(Data provided)
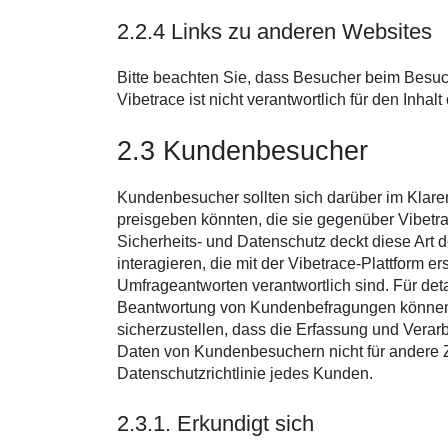
2.2.4 Links zu anderen Websites
Bitte beachten Sie, dass Besucher beim Besuc
Vibetrace ist nicht verantwortlich für den Inha
2.3 Kundenbesucher
Kundenbesucher sollten sich darüber im Klaren
preisgeben könnten, die sie gegenüber Vibetra
Sicherheits- und Datenschutz deckt diese Ar
interagieren, die mit der Vibetrace-Plattform er
Umfrageantworten verantwortlich sind. Für det
Beantwortung von Kundenbefragungen können si
sicherzustellen, dass die Erfassung und Vera
Daten von Kundenbesuchern nicht für andere 
Datenschutzrichtlinie jedes Kunden.
2.3.1. Erkundigt sich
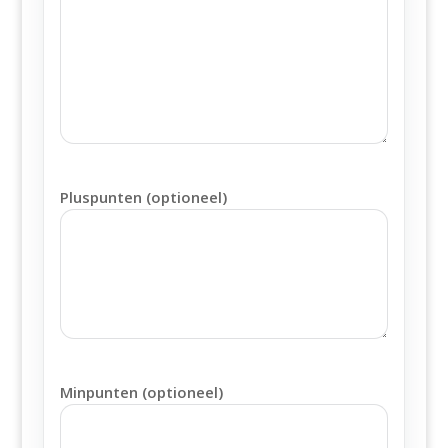
Pluspunten (optioneel)
Minpunten (optioneel)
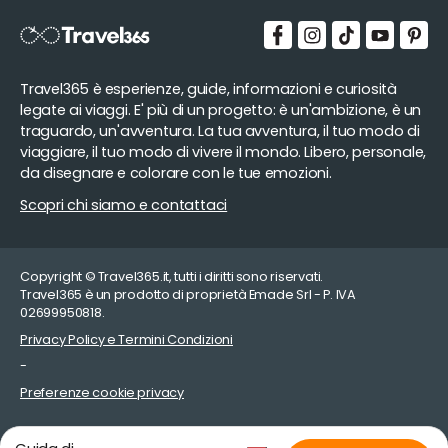
Travel365 è esperienze, guide, informazioni e curiosità
legate ai viaggi. E' più di un progetto: è un'ambizione, è un
traguardo, un'avventura. La tua avventura, il tuo modo di
viaggiare, il tuo modo di vivere il mondo. Libero, personale,
da disegnare e colorare con le tue emozioni.
Scopri chi siamo e contattaci
Copyright © Travel365.it, tutti i diritti sono riservati.
Travel365 è un prodotto di proprietà Emade Srl - P. IVA
02699950818.
Privacy Policy e Termini Condizioni
-
Preferenze cookie privacy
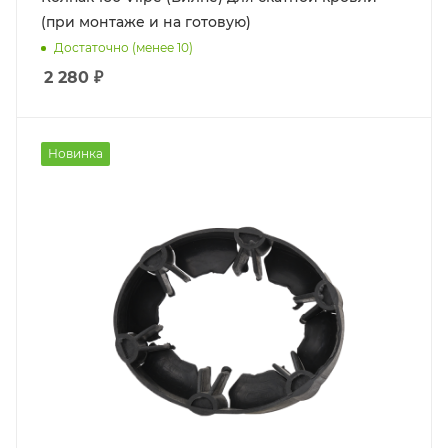
(при монтаже и на готовую)
Достаточно (менее 10)
2 280
₽
Новинка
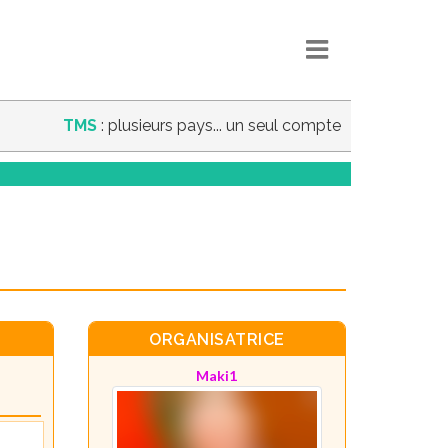
TMS
: plusieurs pays... un seul compte
ORGANISATRICE
Maki1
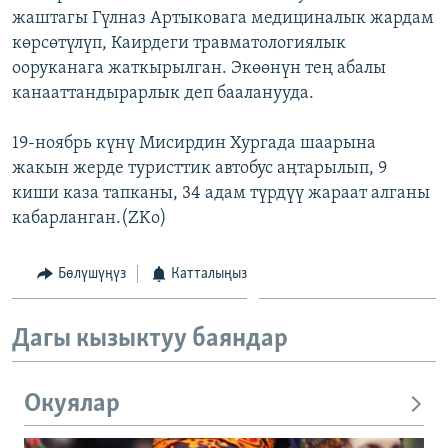
жаштагы Гүлназ Артыковага медициналык жардам
ОНЛАЙН ШЕРИНЕ
ЭЖЕ-СИҢДИЛЕР
көрсөтүлүп, Каирдеги травматологиялык
АЗАТТЫК+
ооруканага жаткырылган. Экөөнүн тең абалы
ЫҢГАЙСЫЗ СУРООЛОР
канааттандырарлык деп бааланууда.
19-ноябрь күнү Мисирдин Хургада шаарына
ЭЕ/АРнун бардык сайттары
жакын жерде туристтик автобус аңтарылып, 9
киши каза тапканы, 34 адам түрдүү жараат алганы
кабарланган.(ZKo)
Бөлүшүңүз
Катталыңыз
Дагы кызыктуу баяндар
Окуялар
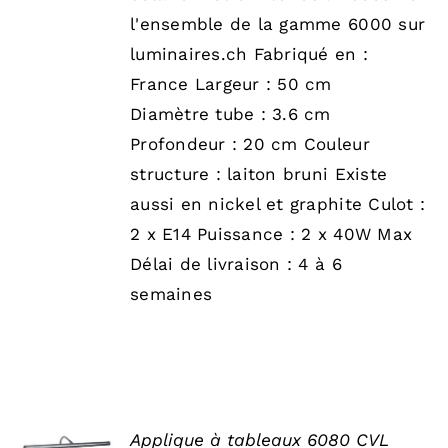
l'ensemble de la gamme 6000 sur
luminaires.ch Fabriqué en :
France Largeur : 50 cm
Diamètre tube : 3.6 cm
Profondeur : 20 cm Couleur
structure : laiton bruni Existe
aussi en nickel et graphite Culot :
2 x E14 Puissance : 2 x 40W Max
Délai de livraison : 4 à 6
semaines
SELECT
Applique à tableaux 6080 CVL
OPTIONS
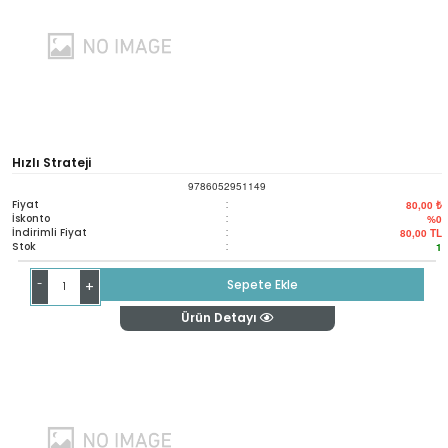
Hızlı Strateji
9786052951149
Fiyat
:
80,00 ₺
İskonto
:
%0
İndirimli Fiyat
:
80,00
TL
Stok
:
1
-
Sepete Ekle
+
Ürün Detayı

(What to work on) Starting from the records above, copy each line where the string "dass" is found.

(Completed exercise)
Bitte beachten Sie, dass Besucher beim Besuc
sicherzustellen, dass die Erfassung und Vera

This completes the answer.